Citing a nearly $420 million damage from tariffs and wider trade tensions prompted by US President Donald Trump’s trade war, Mercedes-Benz has reduced its 2025 profit margin prediction for its automobile segment to 4–6%.

Prior to this, in February, the German luxury carmaker had predicted a profit of 6–8% for the year, but that figure did not take the tariff burden into consideration. The business completely retracted the guidance by April.

In its first firm estimate since the US-EU trade agreement was reached, Mercedes now estimates that tariffs would reduce its margin by about 150 basis points, which translates into operating profit losses for its car division of €362 million ($418 million).

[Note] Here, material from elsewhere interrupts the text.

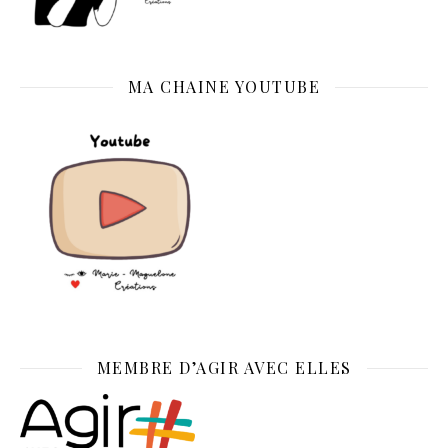
MA CHAINE YOUTUBE
MEMBRE D’AGIR AVEC ELLES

The United States and the European Union narrowly avoided a full-scale trade war over the weekend by reaching a framework agreement. The European Union pledged to lower non-tariff barriers on American automobiles and other commodities, and the United States agreed to levy a 15% import duty, half of the 30% that was first threatened, on the majority of EU exports.

Although the result was better than anticipated, Mercedes admitted that its financial performance would still be negatively impacted by the reduced tariffs. “The margin would still be on the lower end of our initial guidance, excluding tariffs,” a firm representative stated.

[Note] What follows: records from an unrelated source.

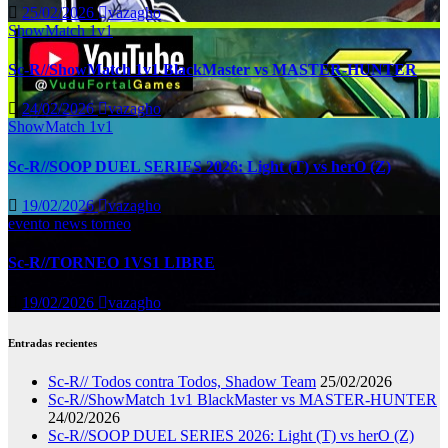
25/02/2026
vazagho
ShowMatch 1v1
Sc-R//ShowMatch 1v1 BlackMaster vs MASTER-HUNTER
24/02/2026
vazagho
ShowMatch 1v1
Sc-R//SOOP DUEL SERIES 2026: Light (T) vs herO (Z)
19/02/2026
vazagho
evento
news
torneo
Sc-R//TORNEO 1VS1 LIBRE
19/02/2026
vazagho
Entradas recientes
Sc-R// Todos contra Todos, Shadow Team
25/02/2026
Sc-R//ShowMatch 1v1 BlackMaster vs MASTER-HUNTER
24/02/2026
Sc-R//SOOP DUEL SERIES 2026: Light (T) vs herO (Z)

You can already see the damage. At €1.99 billion ($2.30 billion), Mercedes-Benz’s adjusted EBIT for the second quarter dropped by more than 50%. After accounting for tariffs, internal efficiency issues, and a €750 million loss related to an Argentine plant sale and reorganization, reported EBIT fell even further to €1.27 billion.

In addition, revenue dropped 9% to €33.15 billion due to a decline in car sales and trade expenses.

Mercedes’ growth engine, China, is now contributing to the issue. Car sales in the biggest auto market in the world fell 10% in the first quarter and 19% in the second, due to increased local competition, higher premium prices, and a slower adoption of electric vehicles.

The US-EU trade agreement was hailed by Germany’s Chancellor Friedrich Merz, who said it helped shield the export-driven German economy from more serious damage. With a large portion of its US exports coming straight from Europe, Mercedes stands to gain more than its competitors that produce more in North America.

Despite having a sizable US plant in Tuscaloosa, Alabama, the automaker has not been able to counteract the worldwide slump.

Mercedes anticipates that its group revenues in 2025 will be much lower than those in 2024, as pressure mounts on both its car and van operations.